Gene expression by type

Our data analysis involve three single-cell RNA-seq datasets for the oocyte, each with three samples: zebrafish data generated by our group (ZF), human dataset 1 (H1) [12] and human dataset 2 (H2) [13]. In Fig. 1, we show the transcripts per million (TPM) distribution for each of the nine samples used in our analysis. As expected, most of the genes showed very low or no expression; on average 75, 65, and 45% of the genes had zero TPM, and 87, 80, and 61% of the genes had less than one TPM in the H1, H2, and ZF datasets, respectively. The smaller percentage of genes with little-to-no expression in zebrafish was due to the lower number of identified pseudogenes in the zebrafish genome, which tend to have low read assignments. In the supplementary data (Supplementary file 1), we break down the TPM distribution for each of the 9 samples (3 samples each coming from the 3 datasets) based on the 46 and 30 gene types described in human and zebrafish, respectively.

Fig. 1
figure 1

Transcripts per million (TPM) distribution for the nine samples used in our analysis: TPM values are divided into five intervals for each sample and the number of genes in each interval are shown. Biological replicates are indicated with lower case letters, a,b,c. Sample order follows the two human datasets (H1 and H2) followed by our zebrafish dataset (ZF)

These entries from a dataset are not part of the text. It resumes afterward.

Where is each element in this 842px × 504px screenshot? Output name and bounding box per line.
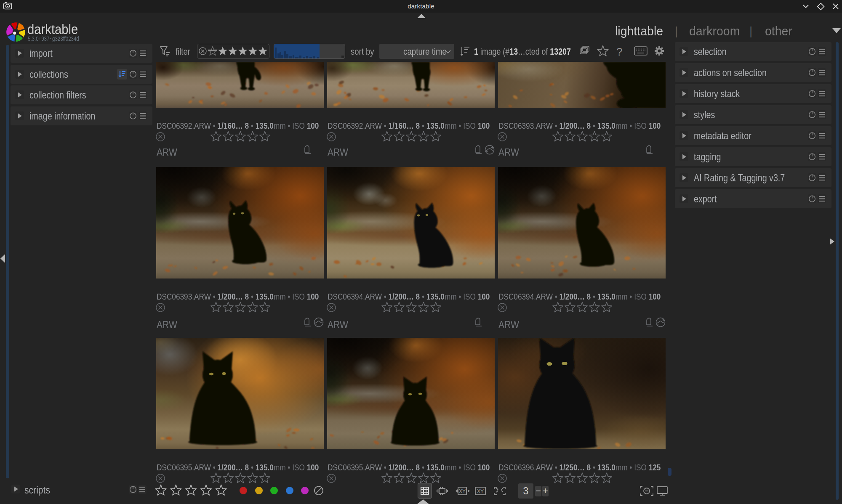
svg-text:XY: XY	[459, 488, 466, 494]
svg-text:XY: XY	[477, 488, 484, 494]
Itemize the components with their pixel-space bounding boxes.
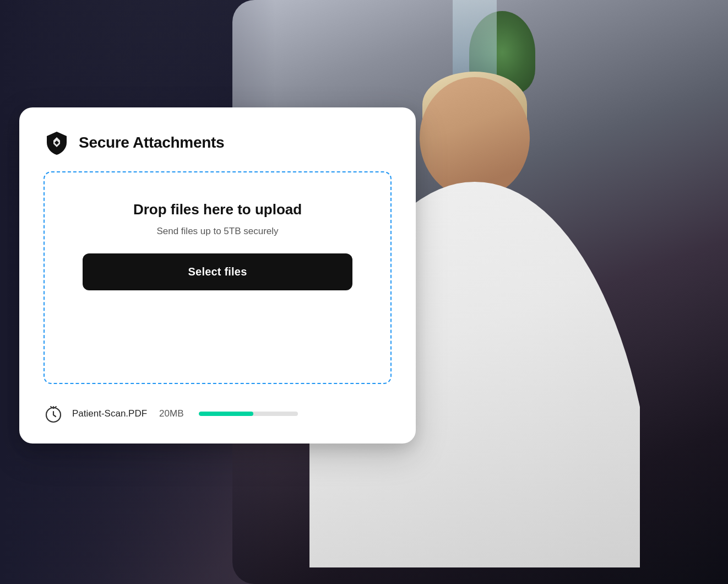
select-files-button[interactable]: Select files	[83, 253, 352, 290]
file-upload-row: Patient-Scan.PDF 20MB	[44, 399, 392, 424]
drop-zone-title: Drop files here to upload	[133, 201, 302, 218]
clock-icon	[44, 404, 63, 424]
drop-zone-subtitle: Send files up to 5TB securely	[156, 226, 278, 237]
file-name: Patient-Scan.PDF	[72, 408, 147, 419]
file-size: 20MB	[159, 408, 183, 419]
progress-bar-fill	[199, 412, 253, 416]
drop-zone[interactable]: Drop files here to upload Send files up …	[44, 171, 392, 384]
card-header: Secure Attachments	[44, 129, 392, 156]
progress-bar-container	[199, 412, 298, 416]
person-head	[420, 77, 530, 198]
shield-logo-icon	[44, 129, 70, 156]
card-title: Secure Attachments	[79, 134, 224, 152]
card-wrapper: Secure Attachments Drop files here to up…	[19, 107, 416, 444]
secure-attachments-card: Secure Attachments Drop files here to up…	[19, 107, 416, 444]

About 88% of the gene abundance comes from protein-coding genes in human (90% for the H1 and 86% for the H2 datasets), whereas in zebrafish, this ratio is around 79%. In human, most of the noncoding gene abundance comes from mitochondrial ribosomal RNAs (Mt-rRNAs) and long intervening noncoding RNAs (lincRNAs). In zebrafish, the lincRNA abundance is less significant with most of the noncoding gene abundance coming from Mt-rRNAs and rRNAs (Supplementary file 1).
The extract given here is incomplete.